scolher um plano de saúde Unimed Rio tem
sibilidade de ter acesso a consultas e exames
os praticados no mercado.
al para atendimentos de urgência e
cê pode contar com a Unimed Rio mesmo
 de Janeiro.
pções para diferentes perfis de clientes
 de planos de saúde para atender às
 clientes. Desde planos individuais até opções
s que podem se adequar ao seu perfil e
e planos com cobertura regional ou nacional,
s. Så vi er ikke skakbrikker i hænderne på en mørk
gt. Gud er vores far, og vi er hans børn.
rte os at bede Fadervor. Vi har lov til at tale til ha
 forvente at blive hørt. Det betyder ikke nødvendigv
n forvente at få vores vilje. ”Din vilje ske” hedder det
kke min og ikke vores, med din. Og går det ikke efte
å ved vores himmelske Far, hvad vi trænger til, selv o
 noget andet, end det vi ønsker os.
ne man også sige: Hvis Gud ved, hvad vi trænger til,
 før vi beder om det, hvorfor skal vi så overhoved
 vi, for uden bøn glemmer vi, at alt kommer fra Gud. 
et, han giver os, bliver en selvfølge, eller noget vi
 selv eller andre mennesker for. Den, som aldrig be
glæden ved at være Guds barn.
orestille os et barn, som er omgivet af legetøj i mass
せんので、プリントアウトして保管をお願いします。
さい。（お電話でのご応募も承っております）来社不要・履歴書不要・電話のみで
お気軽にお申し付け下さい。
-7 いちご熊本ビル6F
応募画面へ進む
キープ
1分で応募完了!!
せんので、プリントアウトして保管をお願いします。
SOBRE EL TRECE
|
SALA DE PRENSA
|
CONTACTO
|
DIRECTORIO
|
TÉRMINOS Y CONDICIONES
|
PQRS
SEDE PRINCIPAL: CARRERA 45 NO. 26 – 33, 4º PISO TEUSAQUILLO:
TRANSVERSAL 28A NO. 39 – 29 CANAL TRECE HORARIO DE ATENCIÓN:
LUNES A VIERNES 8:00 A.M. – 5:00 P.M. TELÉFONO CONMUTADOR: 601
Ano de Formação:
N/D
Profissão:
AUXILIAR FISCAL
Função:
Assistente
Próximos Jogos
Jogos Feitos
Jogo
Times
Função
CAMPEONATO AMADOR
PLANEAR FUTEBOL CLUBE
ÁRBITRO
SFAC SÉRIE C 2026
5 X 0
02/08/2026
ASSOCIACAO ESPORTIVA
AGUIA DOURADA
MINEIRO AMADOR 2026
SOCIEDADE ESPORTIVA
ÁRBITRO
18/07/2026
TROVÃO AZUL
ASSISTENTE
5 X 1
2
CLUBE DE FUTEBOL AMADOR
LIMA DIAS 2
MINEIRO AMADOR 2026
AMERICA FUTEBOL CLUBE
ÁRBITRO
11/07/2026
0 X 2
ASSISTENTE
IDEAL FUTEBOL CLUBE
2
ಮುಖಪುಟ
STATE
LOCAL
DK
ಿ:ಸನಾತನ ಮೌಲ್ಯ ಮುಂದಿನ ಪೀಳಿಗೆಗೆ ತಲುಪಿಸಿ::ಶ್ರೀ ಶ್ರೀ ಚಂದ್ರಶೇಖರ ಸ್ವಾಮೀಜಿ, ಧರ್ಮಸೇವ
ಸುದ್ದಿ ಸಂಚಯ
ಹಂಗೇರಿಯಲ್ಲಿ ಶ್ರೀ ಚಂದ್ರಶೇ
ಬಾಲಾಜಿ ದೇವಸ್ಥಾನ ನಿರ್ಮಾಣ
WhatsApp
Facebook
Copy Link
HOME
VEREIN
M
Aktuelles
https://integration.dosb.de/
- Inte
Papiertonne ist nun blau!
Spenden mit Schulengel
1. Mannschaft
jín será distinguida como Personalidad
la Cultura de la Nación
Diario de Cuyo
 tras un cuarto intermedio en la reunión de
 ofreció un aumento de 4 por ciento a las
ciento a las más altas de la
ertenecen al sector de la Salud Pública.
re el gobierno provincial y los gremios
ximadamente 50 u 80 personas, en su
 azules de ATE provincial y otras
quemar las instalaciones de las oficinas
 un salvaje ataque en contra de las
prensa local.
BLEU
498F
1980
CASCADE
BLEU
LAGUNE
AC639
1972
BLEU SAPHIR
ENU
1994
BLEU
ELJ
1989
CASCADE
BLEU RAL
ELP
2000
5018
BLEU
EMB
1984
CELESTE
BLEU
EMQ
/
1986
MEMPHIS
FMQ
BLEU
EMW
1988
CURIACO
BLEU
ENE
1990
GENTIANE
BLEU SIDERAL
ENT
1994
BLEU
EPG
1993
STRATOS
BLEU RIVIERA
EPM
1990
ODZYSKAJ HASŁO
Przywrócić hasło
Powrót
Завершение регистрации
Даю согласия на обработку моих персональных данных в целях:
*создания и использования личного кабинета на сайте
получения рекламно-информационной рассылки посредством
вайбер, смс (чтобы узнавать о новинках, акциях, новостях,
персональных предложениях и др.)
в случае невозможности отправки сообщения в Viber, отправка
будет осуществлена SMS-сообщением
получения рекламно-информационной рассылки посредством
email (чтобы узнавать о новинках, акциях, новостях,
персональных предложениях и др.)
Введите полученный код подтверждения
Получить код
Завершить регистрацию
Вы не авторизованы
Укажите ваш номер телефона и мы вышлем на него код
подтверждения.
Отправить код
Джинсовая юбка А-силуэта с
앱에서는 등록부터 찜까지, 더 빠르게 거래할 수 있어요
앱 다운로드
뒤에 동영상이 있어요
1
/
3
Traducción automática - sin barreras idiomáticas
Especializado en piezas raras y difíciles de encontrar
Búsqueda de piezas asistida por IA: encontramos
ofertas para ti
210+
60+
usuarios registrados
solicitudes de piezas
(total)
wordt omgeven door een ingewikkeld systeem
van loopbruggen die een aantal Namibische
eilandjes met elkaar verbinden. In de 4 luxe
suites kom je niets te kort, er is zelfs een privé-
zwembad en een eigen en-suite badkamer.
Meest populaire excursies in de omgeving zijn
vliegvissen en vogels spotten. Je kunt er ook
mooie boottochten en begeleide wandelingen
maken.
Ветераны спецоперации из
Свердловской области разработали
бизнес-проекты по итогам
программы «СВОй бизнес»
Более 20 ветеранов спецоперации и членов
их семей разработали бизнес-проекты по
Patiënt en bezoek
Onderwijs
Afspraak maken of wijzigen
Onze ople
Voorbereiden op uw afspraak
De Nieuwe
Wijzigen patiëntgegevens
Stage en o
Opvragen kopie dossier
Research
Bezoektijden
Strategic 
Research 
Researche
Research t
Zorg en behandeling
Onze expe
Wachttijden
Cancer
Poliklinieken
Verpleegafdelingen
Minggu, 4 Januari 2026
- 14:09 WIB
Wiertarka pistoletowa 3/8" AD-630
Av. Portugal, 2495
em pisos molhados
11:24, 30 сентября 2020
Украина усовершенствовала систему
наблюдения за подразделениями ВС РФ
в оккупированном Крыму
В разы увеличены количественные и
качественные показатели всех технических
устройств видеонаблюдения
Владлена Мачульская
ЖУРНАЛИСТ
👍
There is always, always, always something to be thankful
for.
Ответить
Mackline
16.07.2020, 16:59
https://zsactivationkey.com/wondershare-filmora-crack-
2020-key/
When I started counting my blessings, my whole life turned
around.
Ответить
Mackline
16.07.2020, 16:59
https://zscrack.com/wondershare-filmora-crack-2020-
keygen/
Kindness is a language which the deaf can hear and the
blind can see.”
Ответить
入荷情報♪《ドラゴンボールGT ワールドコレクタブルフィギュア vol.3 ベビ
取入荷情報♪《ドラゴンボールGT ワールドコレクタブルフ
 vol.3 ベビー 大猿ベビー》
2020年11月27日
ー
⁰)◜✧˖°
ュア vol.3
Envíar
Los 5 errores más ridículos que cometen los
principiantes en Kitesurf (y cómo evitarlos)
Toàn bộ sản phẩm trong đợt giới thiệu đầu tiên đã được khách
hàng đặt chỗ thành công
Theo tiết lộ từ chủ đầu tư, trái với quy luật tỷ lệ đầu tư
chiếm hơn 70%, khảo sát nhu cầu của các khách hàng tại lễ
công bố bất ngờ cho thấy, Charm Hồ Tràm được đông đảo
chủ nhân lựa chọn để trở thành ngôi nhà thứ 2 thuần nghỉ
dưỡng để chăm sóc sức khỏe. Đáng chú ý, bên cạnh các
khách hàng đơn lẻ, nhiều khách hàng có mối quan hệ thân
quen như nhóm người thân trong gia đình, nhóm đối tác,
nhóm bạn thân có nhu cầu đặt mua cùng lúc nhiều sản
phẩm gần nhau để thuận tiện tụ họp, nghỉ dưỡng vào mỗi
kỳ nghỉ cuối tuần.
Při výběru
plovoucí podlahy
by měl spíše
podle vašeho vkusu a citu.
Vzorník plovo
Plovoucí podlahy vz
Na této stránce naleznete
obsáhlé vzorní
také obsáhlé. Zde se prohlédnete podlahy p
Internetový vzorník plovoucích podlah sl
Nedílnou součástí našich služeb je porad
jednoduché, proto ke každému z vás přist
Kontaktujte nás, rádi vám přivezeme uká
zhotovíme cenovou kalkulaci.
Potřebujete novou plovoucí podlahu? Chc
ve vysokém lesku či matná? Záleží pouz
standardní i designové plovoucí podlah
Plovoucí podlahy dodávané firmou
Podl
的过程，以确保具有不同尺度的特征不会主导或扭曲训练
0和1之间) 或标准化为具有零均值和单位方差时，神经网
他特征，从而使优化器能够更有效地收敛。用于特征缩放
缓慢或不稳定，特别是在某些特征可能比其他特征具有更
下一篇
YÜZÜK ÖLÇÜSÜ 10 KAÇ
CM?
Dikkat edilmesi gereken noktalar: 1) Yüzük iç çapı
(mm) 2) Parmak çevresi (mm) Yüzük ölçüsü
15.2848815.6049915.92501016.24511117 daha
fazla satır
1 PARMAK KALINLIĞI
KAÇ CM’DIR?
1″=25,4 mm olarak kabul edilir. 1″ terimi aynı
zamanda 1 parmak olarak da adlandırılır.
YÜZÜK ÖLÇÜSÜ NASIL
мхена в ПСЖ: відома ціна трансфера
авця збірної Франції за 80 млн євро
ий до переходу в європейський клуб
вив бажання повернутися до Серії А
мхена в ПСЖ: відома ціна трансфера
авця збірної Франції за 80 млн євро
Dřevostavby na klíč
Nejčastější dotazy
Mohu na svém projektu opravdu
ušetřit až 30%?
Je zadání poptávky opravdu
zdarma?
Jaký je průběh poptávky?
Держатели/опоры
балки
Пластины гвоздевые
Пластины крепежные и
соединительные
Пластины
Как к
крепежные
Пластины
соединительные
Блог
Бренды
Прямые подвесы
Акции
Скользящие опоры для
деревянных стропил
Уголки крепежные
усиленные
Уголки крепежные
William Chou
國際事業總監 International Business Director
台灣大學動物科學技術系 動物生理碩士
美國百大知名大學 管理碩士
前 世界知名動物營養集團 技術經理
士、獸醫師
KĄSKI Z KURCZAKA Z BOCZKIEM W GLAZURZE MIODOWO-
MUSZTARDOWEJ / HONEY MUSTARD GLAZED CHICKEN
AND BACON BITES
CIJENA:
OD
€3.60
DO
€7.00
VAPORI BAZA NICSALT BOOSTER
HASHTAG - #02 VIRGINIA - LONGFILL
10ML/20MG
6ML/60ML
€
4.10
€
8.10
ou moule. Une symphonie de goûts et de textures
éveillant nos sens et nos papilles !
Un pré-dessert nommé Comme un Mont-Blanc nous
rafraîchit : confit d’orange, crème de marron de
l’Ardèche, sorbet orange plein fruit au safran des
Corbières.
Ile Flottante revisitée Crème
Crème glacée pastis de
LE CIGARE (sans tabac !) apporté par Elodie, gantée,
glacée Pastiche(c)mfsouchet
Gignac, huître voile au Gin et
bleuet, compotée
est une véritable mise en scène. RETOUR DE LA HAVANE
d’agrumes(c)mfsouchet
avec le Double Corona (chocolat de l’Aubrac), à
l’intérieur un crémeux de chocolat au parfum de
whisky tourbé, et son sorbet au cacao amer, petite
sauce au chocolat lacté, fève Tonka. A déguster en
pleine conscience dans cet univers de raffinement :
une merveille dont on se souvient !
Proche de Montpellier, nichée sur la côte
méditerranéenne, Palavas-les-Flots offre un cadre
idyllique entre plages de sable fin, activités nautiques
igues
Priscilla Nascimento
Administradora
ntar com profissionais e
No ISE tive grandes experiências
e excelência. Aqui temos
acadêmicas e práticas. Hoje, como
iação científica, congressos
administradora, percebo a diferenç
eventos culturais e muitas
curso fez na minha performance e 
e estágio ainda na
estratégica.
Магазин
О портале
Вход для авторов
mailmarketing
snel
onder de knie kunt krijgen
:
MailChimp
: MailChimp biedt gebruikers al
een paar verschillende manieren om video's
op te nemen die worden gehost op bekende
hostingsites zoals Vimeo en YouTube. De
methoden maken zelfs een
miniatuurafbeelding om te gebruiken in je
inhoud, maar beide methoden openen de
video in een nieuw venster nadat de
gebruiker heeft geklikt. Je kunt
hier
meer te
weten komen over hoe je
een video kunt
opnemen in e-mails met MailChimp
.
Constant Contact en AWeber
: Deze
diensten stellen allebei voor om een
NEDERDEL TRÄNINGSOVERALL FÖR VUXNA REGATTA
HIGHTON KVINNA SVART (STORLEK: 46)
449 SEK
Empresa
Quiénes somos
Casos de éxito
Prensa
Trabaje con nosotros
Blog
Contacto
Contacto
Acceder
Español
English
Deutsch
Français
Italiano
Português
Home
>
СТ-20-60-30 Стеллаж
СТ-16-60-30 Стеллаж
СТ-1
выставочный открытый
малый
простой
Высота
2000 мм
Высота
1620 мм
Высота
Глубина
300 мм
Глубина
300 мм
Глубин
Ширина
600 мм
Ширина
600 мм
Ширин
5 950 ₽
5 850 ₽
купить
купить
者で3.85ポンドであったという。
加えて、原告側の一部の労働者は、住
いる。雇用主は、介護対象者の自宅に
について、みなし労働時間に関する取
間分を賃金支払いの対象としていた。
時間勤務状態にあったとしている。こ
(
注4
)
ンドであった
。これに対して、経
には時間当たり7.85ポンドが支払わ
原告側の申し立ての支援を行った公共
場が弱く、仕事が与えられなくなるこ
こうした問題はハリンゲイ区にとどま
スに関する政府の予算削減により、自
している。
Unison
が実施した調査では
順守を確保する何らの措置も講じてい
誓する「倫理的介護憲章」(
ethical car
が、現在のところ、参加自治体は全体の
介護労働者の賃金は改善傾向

══════

What you will do
Reproduce exactly the lines from the beginning of the entries above up to and including the line that contains "de planos de saúde para atender às".

Output for this exercise
scolher um plano de saúde Unimed Rio tem
sibilidade de ter acesso a consultas e exames
os praticados no mercado.
al para atendimentos de urgência e
cê pode contar com a Unimed Rio mesmo
 de Janeiro.
pções para diferentes perfis de clientes
 de planos de saúde para atender às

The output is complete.